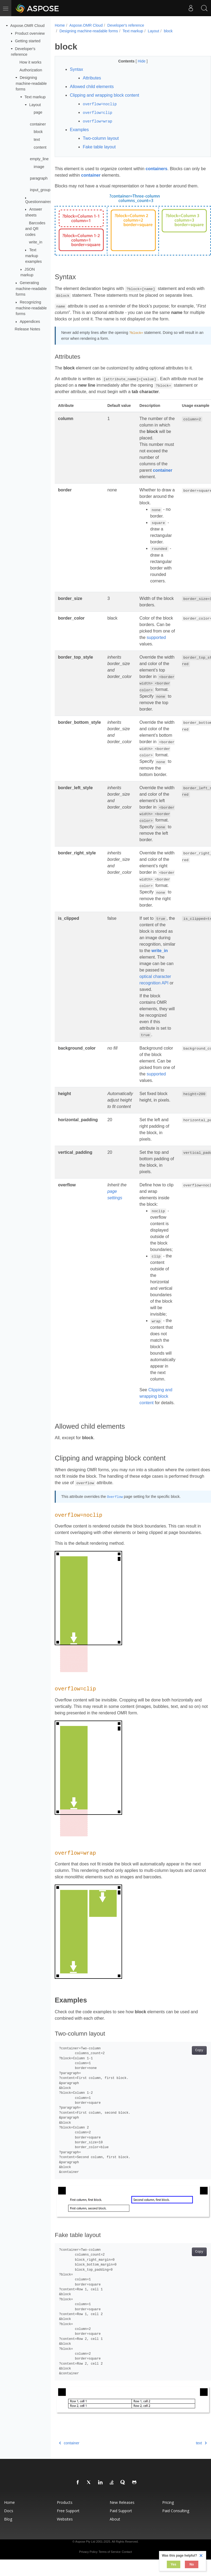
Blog (8, 2523)
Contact (127, 2555)
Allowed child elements (92, 86)
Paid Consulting (175, 2514)
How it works (30, 62)
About (115, 2523)
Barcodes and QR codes (35, 228)
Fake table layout (99, 147)
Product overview (30, 33)
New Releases (122, 2506)
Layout (35, 105)
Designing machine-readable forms (31, 83)
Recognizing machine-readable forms (31, 308)
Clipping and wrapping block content (104, 95)
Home (60, 25)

● **Instructions to follow**
Count the lines in the data that contain the string "readable", and give nothing but that number.

● **Written response**
2